Sure, the vendors can do that if they want to. I assume they probably don't want to because it means creating Linux EGL implementations atop their existing Windows driver, which is not all that straightforward.
The new /dev/dxg API and the Android/ChromeOS approach are very different. /dev/dxg does _not_ pass through 'the DirectX API' in the sense of the D3D calls which you use to render to. It's a very low-level API, much like DRM on Linux, which allows userspace to make buffer allocations, submit shader programs pre-compiled into hardware bytecode for execution, and synchronise against that execution - that's about it. This is what both DirectX and OpenGL drivers run atop of on Windows. In order to run DirectX drivers inside WSL, you thus need to port both the DIrectX core and each hardware driver over to running in Linux, or the rough equivalent of porting all of Mesa and its drivers.
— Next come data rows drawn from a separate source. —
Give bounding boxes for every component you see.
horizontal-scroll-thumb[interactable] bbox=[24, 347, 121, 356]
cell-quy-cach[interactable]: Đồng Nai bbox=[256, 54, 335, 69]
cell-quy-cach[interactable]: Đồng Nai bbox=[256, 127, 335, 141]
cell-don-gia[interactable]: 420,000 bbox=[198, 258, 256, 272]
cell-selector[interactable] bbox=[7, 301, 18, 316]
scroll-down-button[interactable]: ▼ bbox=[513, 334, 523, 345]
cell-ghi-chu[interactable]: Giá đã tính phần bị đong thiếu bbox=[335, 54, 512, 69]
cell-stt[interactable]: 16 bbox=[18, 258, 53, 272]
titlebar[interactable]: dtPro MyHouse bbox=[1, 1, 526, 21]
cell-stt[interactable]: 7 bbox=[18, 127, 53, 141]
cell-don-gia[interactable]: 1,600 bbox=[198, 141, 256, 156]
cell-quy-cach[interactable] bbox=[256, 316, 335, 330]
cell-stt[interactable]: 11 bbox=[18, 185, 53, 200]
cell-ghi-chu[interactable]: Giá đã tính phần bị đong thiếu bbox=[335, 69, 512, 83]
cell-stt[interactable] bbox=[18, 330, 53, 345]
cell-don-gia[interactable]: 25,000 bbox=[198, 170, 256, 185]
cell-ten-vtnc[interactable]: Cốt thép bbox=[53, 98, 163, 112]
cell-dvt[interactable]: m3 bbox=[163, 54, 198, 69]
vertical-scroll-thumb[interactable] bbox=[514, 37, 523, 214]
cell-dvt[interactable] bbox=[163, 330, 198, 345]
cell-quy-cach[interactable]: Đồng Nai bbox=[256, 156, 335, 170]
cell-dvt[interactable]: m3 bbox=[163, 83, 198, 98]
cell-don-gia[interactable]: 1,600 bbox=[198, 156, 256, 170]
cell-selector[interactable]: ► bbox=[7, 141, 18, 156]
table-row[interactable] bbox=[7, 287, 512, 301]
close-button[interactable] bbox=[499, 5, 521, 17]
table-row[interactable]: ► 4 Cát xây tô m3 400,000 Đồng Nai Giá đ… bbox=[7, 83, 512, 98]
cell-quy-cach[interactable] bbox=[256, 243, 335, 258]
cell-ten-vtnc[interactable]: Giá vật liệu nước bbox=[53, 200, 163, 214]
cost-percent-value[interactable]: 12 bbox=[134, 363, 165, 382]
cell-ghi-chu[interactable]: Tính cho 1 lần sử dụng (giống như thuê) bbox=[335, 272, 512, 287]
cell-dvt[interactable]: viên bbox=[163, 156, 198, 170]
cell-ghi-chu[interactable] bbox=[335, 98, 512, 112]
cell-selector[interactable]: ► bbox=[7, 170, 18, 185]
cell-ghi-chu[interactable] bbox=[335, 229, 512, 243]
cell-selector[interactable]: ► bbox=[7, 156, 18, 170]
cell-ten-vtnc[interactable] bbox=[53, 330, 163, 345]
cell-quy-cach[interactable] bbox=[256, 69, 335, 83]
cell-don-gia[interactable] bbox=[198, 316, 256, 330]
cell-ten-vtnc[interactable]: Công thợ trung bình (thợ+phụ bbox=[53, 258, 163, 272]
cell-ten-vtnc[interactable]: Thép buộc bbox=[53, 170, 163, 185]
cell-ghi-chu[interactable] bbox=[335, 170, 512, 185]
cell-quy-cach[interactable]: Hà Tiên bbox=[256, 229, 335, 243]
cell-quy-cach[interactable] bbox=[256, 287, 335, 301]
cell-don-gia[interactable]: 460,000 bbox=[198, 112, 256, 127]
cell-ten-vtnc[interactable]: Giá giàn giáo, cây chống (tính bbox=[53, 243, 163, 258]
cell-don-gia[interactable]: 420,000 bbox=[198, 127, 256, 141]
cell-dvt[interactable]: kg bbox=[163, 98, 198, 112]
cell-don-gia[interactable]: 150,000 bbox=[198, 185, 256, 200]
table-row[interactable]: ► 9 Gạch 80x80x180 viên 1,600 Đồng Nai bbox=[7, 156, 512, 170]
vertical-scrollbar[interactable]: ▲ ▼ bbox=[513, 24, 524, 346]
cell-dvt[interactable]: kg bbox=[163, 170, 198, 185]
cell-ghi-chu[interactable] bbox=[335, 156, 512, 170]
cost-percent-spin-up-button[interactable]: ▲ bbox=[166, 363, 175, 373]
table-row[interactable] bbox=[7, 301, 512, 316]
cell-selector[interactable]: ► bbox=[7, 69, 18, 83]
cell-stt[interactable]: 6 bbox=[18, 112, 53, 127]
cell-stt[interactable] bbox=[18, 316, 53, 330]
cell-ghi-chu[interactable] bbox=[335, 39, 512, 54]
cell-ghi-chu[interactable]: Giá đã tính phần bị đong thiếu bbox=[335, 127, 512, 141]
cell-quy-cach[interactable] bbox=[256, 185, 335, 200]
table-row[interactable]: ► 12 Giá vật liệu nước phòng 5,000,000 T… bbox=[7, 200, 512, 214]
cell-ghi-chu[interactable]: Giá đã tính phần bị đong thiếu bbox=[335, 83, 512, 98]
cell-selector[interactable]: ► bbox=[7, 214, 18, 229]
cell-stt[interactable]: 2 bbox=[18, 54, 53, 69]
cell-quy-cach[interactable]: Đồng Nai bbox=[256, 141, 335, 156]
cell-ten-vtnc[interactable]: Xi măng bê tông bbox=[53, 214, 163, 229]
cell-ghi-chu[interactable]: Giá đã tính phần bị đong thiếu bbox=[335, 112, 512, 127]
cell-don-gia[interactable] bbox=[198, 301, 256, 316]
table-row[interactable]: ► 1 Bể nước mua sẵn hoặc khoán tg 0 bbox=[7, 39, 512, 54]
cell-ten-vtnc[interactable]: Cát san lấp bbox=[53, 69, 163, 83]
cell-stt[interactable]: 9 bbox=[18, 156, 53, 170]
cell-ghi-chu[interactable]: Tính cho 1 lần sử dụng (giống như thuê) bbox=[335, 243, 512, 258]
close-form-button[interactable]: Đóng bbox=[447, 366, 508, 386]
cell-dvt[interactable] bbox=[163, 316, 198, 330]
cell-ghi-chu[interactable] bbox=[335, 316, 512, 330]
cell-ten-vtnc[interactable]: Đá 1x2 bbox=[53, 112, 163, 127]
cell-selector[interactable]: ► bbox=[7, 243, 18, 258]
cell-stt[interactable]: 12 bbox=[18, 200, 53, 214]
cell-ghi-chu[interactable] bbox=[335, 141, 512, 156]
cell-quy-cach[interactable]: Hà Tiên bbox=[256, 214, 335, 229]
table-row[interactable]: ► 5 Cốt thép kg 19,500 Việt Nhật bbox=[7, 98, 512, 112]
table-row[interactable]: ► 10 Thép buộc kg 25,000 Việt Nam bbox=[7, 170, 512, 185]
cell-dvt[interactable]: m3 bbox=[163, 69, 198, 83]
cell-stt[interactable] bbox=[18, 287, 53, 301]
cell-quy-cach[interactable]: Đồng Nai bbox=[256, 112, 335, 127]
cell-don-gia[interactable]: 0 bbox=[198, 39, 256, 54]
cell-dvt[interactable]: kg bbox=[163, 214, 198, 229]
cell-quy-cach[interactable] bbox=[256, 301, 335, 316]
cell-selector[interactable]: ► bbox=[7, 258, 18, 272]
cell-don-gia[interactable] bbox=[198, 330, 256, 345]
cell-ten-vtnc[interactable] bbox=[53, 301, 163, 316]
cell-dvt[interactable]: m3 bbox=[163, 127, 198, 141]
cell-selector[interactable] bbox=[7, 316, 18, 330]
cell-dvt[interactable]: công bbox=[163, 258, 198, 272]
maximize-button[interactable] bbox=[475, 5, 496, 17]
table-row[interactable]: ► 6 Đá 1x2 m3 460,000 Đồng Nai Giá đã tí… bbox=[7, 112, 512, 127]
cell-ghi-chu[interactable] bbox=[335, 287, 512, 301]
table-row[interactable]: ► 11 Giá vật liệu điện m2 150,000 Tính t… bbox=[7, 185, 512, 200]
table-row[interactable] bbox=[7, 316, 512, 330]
It would be possible for IHVs to port their OpenCL/GL drivers over to using this interface as well, but maintaining that takes substantial work.
ChromeOS and Android emulation use VirGL, which instead of exposing a low-level hardware interface, effectively stream OpenGL calls over the wire after some guest-side optimisation. VirGL isn't as performant as the /dev/dxg approach, and never will be. As you note though, it is maximally compatible: all you need is a KVM virtualisation platform and a host with OpenGL (ES) drivers.
> The only technical advantage I can see to the current approach is having DirectX fully available in Linux, which makes no sense for Linux software development. Is Microsoft trying to get people to write software for Linux that only works in the context of WSL?
Neither of the solutions (exposing hardware interface vs. exposing high-level API) is really any better or worse than the other; they're just different trade-offs.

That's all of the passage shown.